A government in deep water

Heavy clouds are starting to loom over the government – and in a way hardly anticipated either by New Democracy or by PASOK, which is still reeling from its March electoral defeat. The post-electoral honeymoon was bound to be over by autumn, when Prime Minister Costas Karamanlis and his ministers would be obliged to deal with the other, less pleasant side of power. The hard landing began with the dramatic crash of the Chinook helicopter and the government’s inept handling of the case, which abruptly laid bare a range of shortcomings. That incident was the first to reveal the lack of a command center capable of assessing such situations correctly, making the right decisions and imposing effective coordination.
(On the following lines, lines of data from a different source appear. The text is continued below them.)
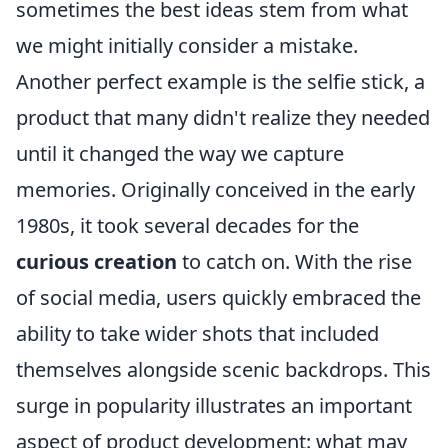
sometimes the best ideas stem from what
we might initially consider a mistake.
Another perfect example is the selfie stick, a
product that many didn't realize they needed
until it changed the way we capture
memories. Originally conceived in the early
1980s, it took several decades for the
curious creation
to catch on. With the rise
of social media, users quickly embraced the
ability to take wider shots that included
themselves alongside scenic backdrops. This
surge in popularity illustrates an important
aspect of product development: what may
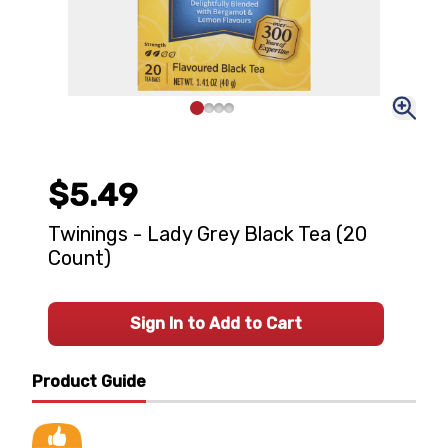
$5.49
Twinings - Lady Grey Black Tea (20
Count)
Sign In to Add to Cart
Product Guide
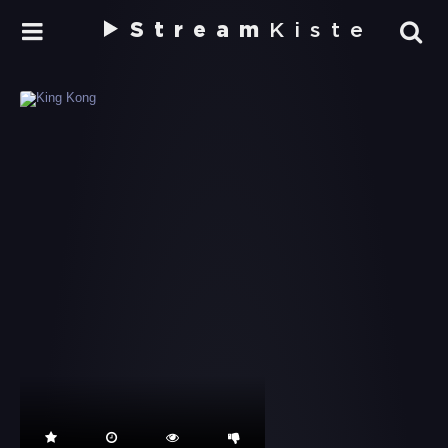
Stream
Kiste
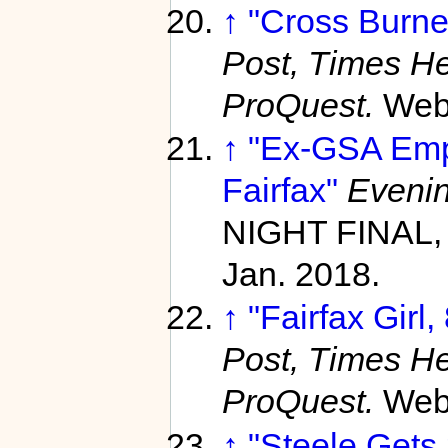
↑
"Cross Burne
Post, Times He
ProQuest.
Web
↑
"Ex-GSA Emp
Fairfax"
Evenin
NIGHT FINAL, 
Jan. 2018.
↑
"Fairfax Girl,
Post, Times He
ProQuest.
Web
↑
"Steele Gets 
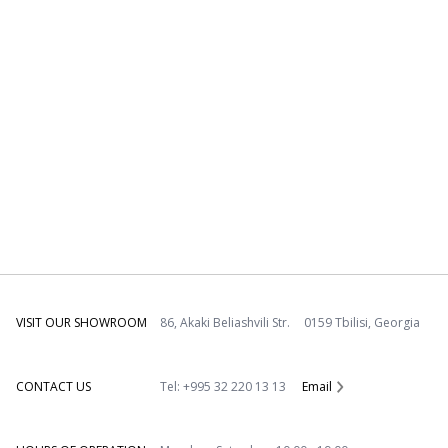
VISIT OUR SHOWROOM
86, Akaki Beliashvili Str. 0159 Tbilisi, Georgia
CONTACT US
Tel: +995 32 220 13 13
Email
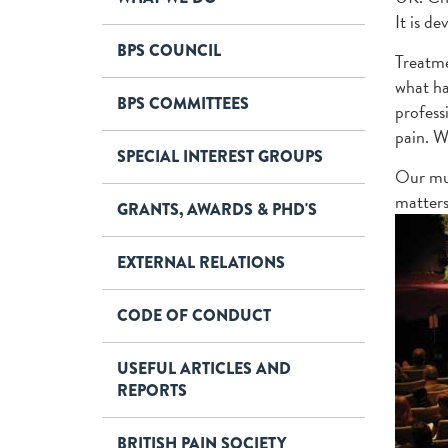
It is d
BPS COUNCIL
Treatme
what ha
BPS COMMITTEES
profess
pain. W
SPECIAL INTEREST GROUPS
Our mul
matters
GRANTS, AWARDS & PHD'S
EXTERNAL RELATIONS
CODE OF CONDUCT
USEFUL ARTICLES AND
REPORTS
BRITISH PAIN SOCIETY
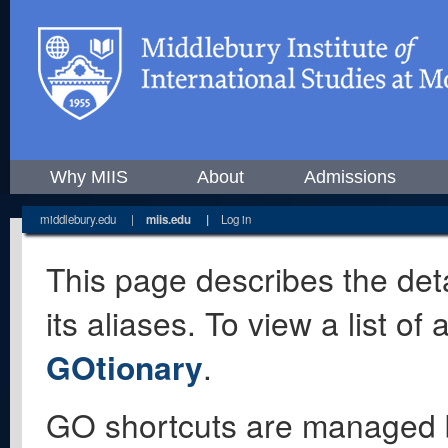
Why MIIS
About
Admissions
middlebury.edu
|
miis.edu
|
Log in
This page describes the deta
its aliases. To view a list o
GOtionary
.
GO shortcuts are managed 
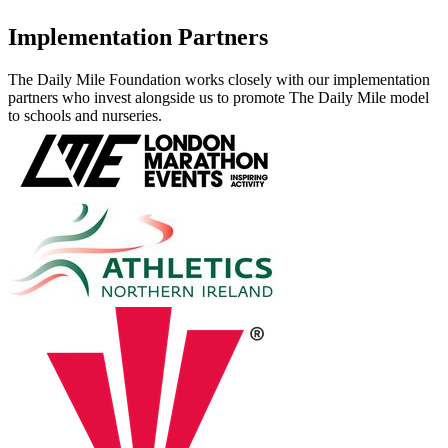
Implementation Partners
The Daily Mile Foundation works closely with our implementation
partners who invest alongside us to promote The Daily Mile model
to schools and nurseries.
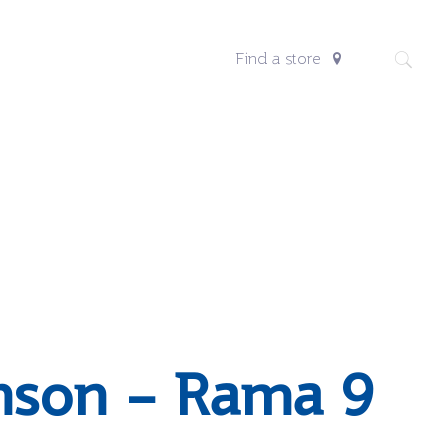
Find a store
nson – Rama 9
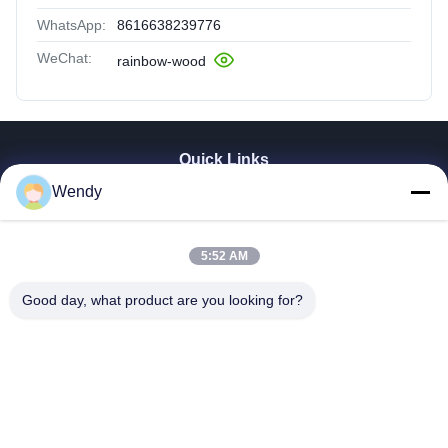
WhatsApp:
8616638239776
WeChat:
rainbow-wood
Quick Links
Wendy
Home
Products
Videos
5:52 AM
VR Show
About Us
Good day, what product are you looking for?
Factory Tour
Quality Control
Contact Us
Request A Quote
Zhengzhou Rainbow International Wood Co., Ltd.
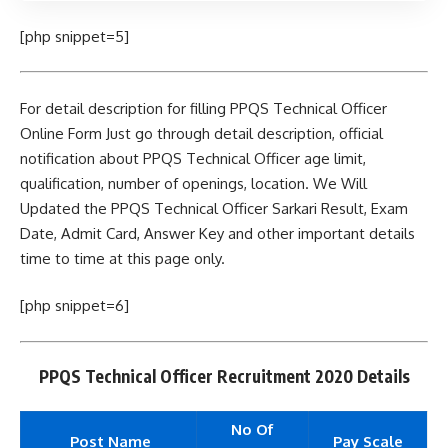
[php snippet=5]
For detail description for filling PPQS Technical Officer
Online Form Just go through detail description, official
notification about PPQS Technical Officer age limit,
qualification, number of openings, location. We Will
Updated the PPQS Technical Officer Sarkari Result, Exam
Date, Admit Card, Answer Key and other important details
time to time at this page only.
[php snippet=6]
PPQS Technical Officer Recruitment 2020 Details
No Of
Post Name
Pay Scale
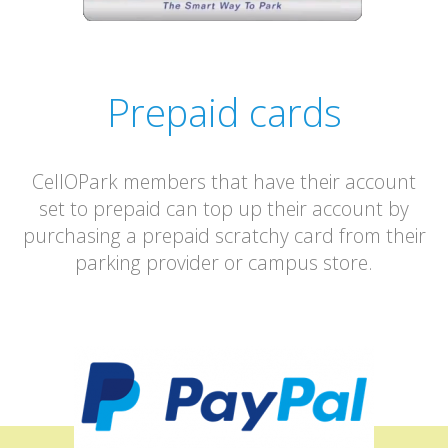
Prepaid cards
CellOPark members that have their account
set to prepaid can top up their account by
purchasing a prepaid scratchy card from their
parking provider or campus store.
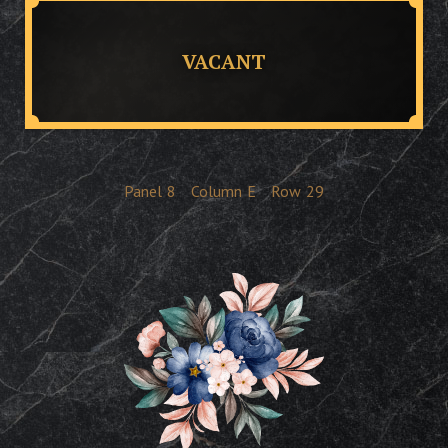
VACANT
Panel
8
Column
E
Row
29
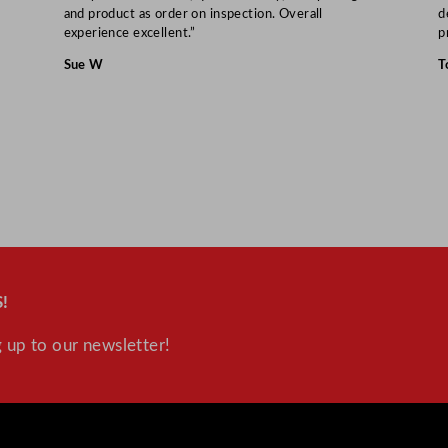
and product as order on inspection. Overall
d
experience excellent.”
p
Sue W
T
!
 up to our newsletter!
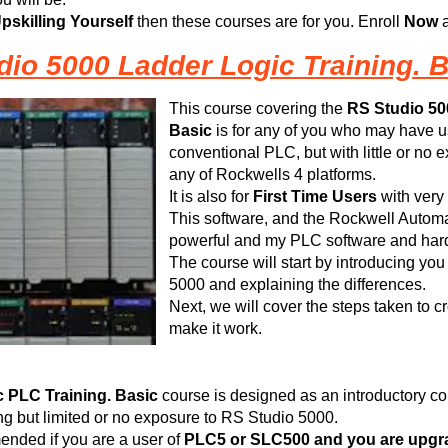
pskilling Yourself
then these courses are for you. Enroll
Now
a
dio 5000 Ladder Logic Training. B
This course covering the
RS
Studio 50
Basic
is for any of you who may have u
conventional PLC, but with little or no
any of Rockwells 4 platforms.
It is also for
First Time Users
with very
This software, and the Rockwell Automati
powerful and my PLC software and hardw
The course will start by introducing you
5000 and explaining the differences.
Next, we will cover the steps taken to c
make it work.
 PLC Training. Basic
course is designed as an introductory c
 but limited or no exposure to RS Studio 5000.
ended if you are a user of
PLC5 or SLC500 and you are upgrad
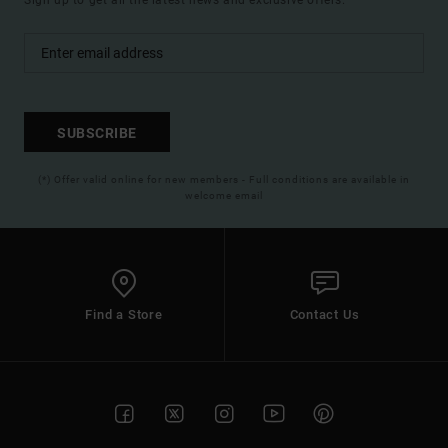
Sign up to get all the latest news and exclusive offers.
SUBSCRIBE
(*) Offer valid online for new members - Full conditions are available in
welcome email
Find a Store
Contact Us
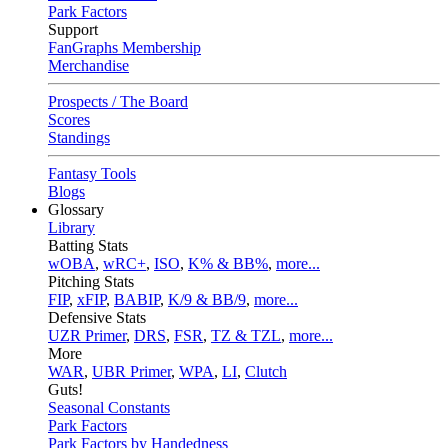
Park Factors
Support
FanGraphs Membership
Merchandise
Prospects / The Board
Scores
Standings
Fantasy Tools
Blogs
Glossary
Library
Batting Stats
wOBA
,
wRC+
,
ISO
,
K% & BB%
,
more...
Pitching Stats
FIP
,
xFIP
,
BABIP
,
K/9 & BB/9
,
more...
Defensive Stats
UZR Primer
,
DRS
,
FSR
,
TZ & TZL
,
more...
More
WAR
,
UBR Primer
,
WPA
,
LI
,
Clutch
Guts!
Seasonal Constants
Park Factors
Park Factors by Handedness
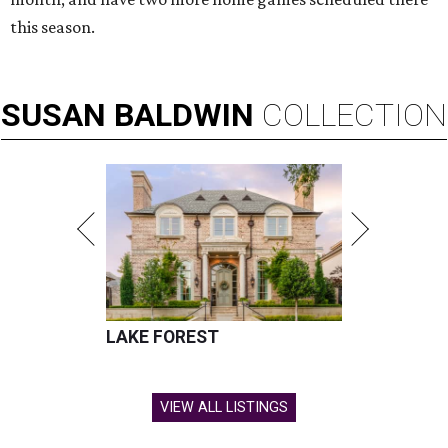
this season.
SUSAN
BALDWIN
COLLECTION
LAKE FOREST
VIEW ALL LISTINGS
From the start, Karamanlis aimed to transform a one-off victory into a comfortable and stable majority for his party. The care he took to promote his social program after the elections and his focus on political ethics serve that goal: to retain those voters disenchanted with PASOK and who voted ND in March. Karamanlis has had to balance implementing party strategy with managing state affairs. But putting an election platform into practice has proved much harder than making speeches. As a result, the government is finding it hard to hit its stride. Governing the country is certainly more complex than it used to be. The effort demands structures and machinery that can manage crises, create practical solutions to problems and above all, guarantee their implementation. All this merely underlines the need for a more effective direction. In fact, the government is less threatened by political clouds than by a problematic economy. The sins of the Simitis regime will resonate with the public for a while longer, but they will serve less and less as a shield for the omissions and errors of the Karamanlis government.